The script automatically appends exported variables to `~/.bashrc`. If you need to open a second terminal into the running container for debugging, simply run:

```bash
docker exec -it vllm_node bash
```

All environment variables (NCCL, Ray, vLLM config) set by the startup script will be loaded automatically in this new session.

## 6\. Using cluster mode for inference

First, start follow the instructions above to start the head container on your first Spark, and node container on the second Spark.
Then, on the first Spark, run vllm like this:

```bash
docker exec -it vllm_node bash -i -c "vllm serve RedHatAI/Qwen3-VL-235B-A22B-Instruct-NVFP4 --port 8888 --host 0.0.0.0 --gpu-memory-utilization 0.7 -tp 2 --distributed-executor-backend ray --max-model-len 32768"
```

Alternatively, run an interactive shell first:

```bash
docker exec -it vllm_node
```

And execute vllm command inside.

## 7\. Fastsafetensors

This build includes support for fastsafetensors loading which significantly improves loading speeds, especially on DGX Spark where MMAP performance is very poor currently.
[Fasttensors](https://github.com/foundation-model-stack/fastsafetensors/) solve this issue by using more efficient multi-threaded loading while avoiding mmap.
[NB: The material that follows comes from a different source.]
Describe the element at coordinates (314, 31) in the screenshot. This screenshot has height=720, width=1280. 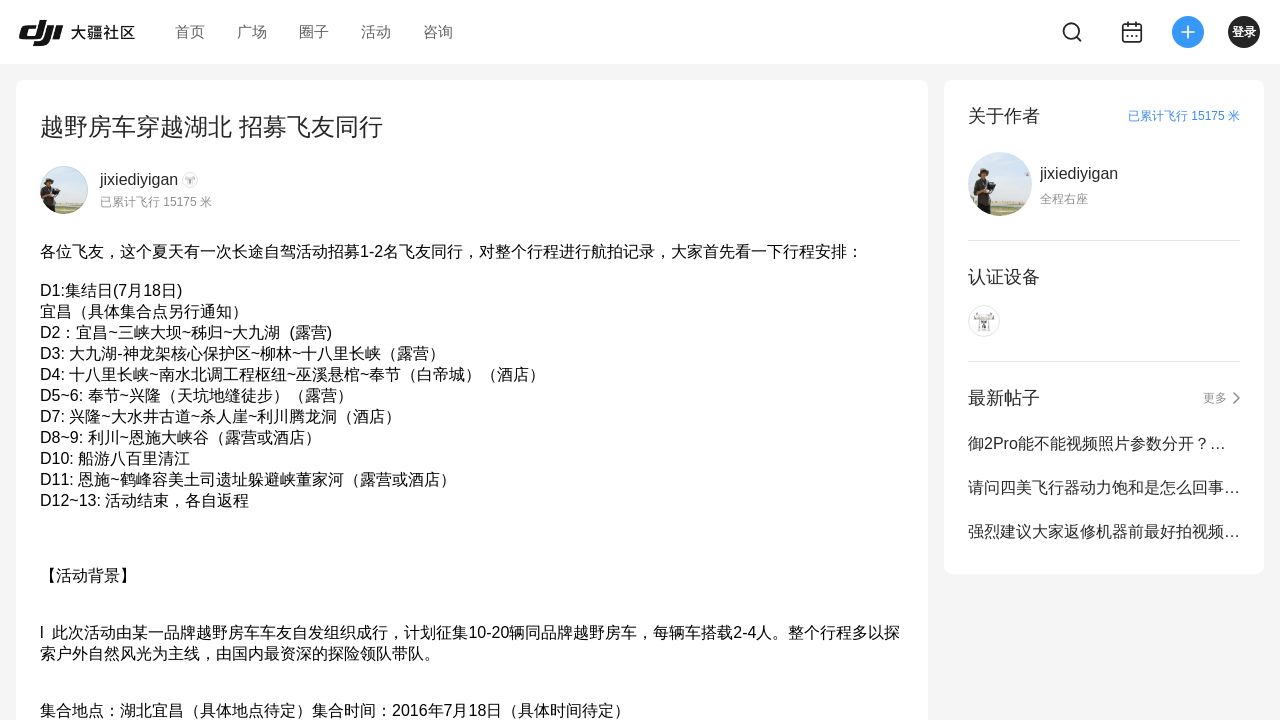 I see `圈子` at that location.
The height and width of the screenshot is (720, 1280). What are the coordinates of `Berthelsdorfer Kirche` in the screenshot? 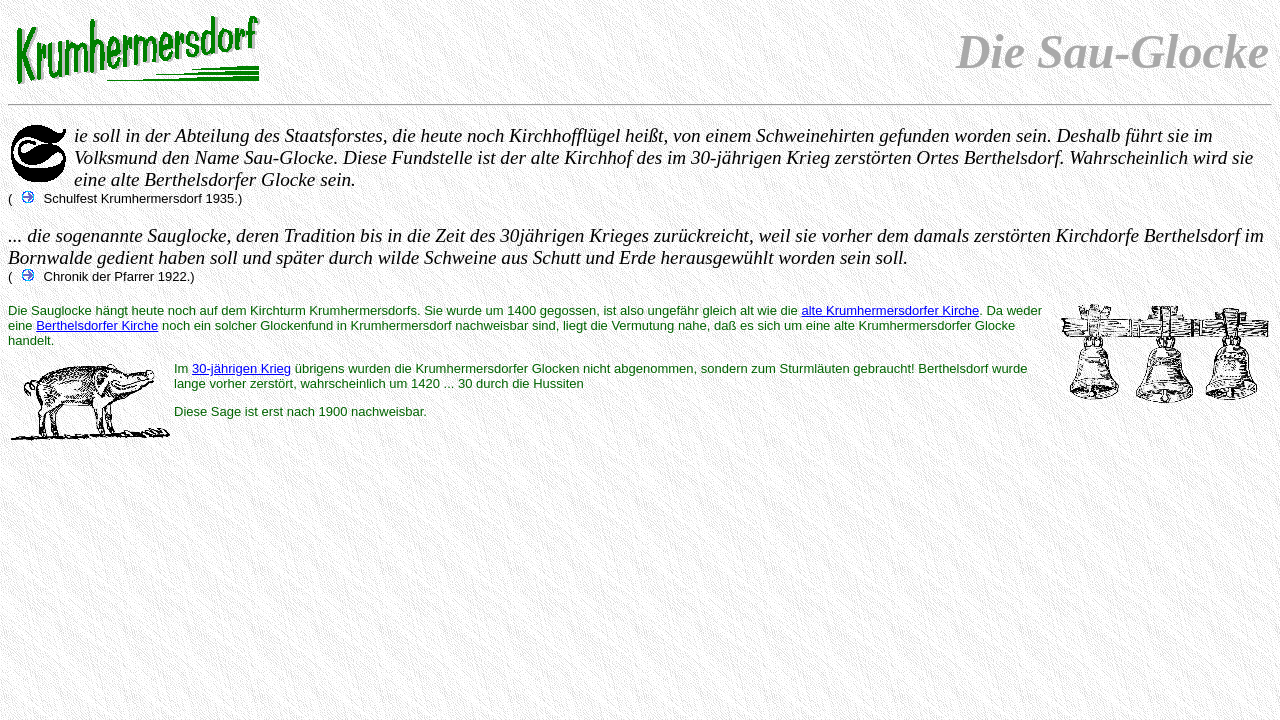 It's located at (97, 325).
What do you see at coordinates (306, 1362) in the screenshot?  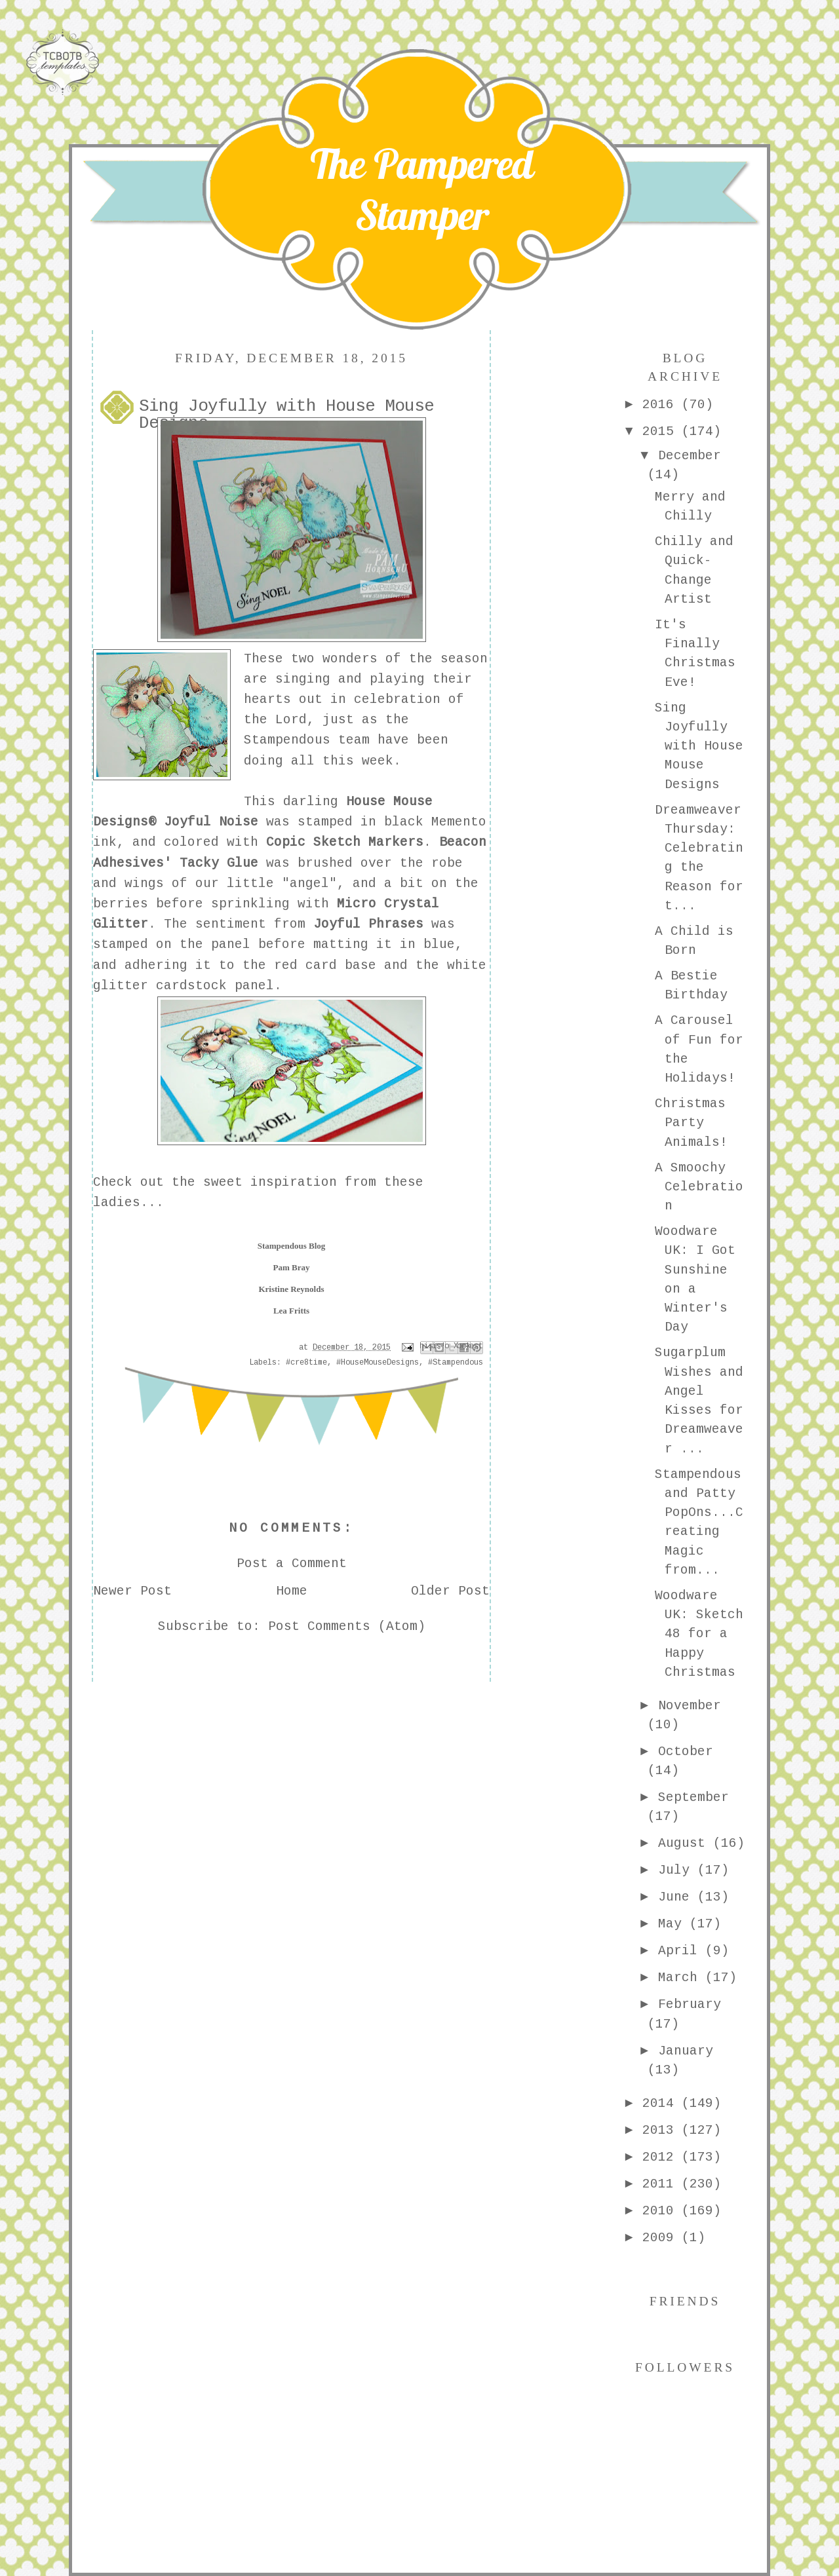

This build also implements an EXPERIMENTAL patch to allow use of fastsafetensors in a cluster configuration (it won't work without it!).
Please refer to [this issue](https://github.com/foundation-model-stack/fastsafetensors/issues/36) for the details.

To use this method, simply include `--load-format fastsafetensors` when running VLLM, for example:

```bash
HF_HUB_OFFLINE=1 vllm serve openai/gpt-oss-120b --port 8888 --host 0.0.0.0 --trust_remote_code --swap-space 16 --gpu-memory-utilization 0.7 -tp 2 --distributed-executor-backend ray --load-format fastsafetensors
```

## 8\. Benchmarking

Follow the guidance in [VLLM Benchmark Suites](https://docs.vllm.ai/en/latest/contributing/benchmarks/) to download benchmarking dataset, and then run a benchmark with a command like this (assuming you are running on head node, otherwise specify `--host` parameter):

```bash 
vllm bench serve \
  --backend vllm \
  --model RedHatAI/Qwen3-VL-235B-A22B-Instruct-NVFP4 \
  --endpoint /v1/completions   --dataset-name sharegpt \
  --dataset-path ShareGPT_V3_unfiltered_cleaned_split.json \
  --num-prompts 1 \
  --port 8888 
```

Modify `--num-prompts` to benchmark concurrent requests - the command above will give you single request performance.

### Hardware Architecture

**Note:** The Dockerfile defaults to `TORCH_CUDA_ARCH_LIST=12.1a` (NVIDIA GB10). If you are using different hardware, update the `ENV` variable in the Dockerfile before building.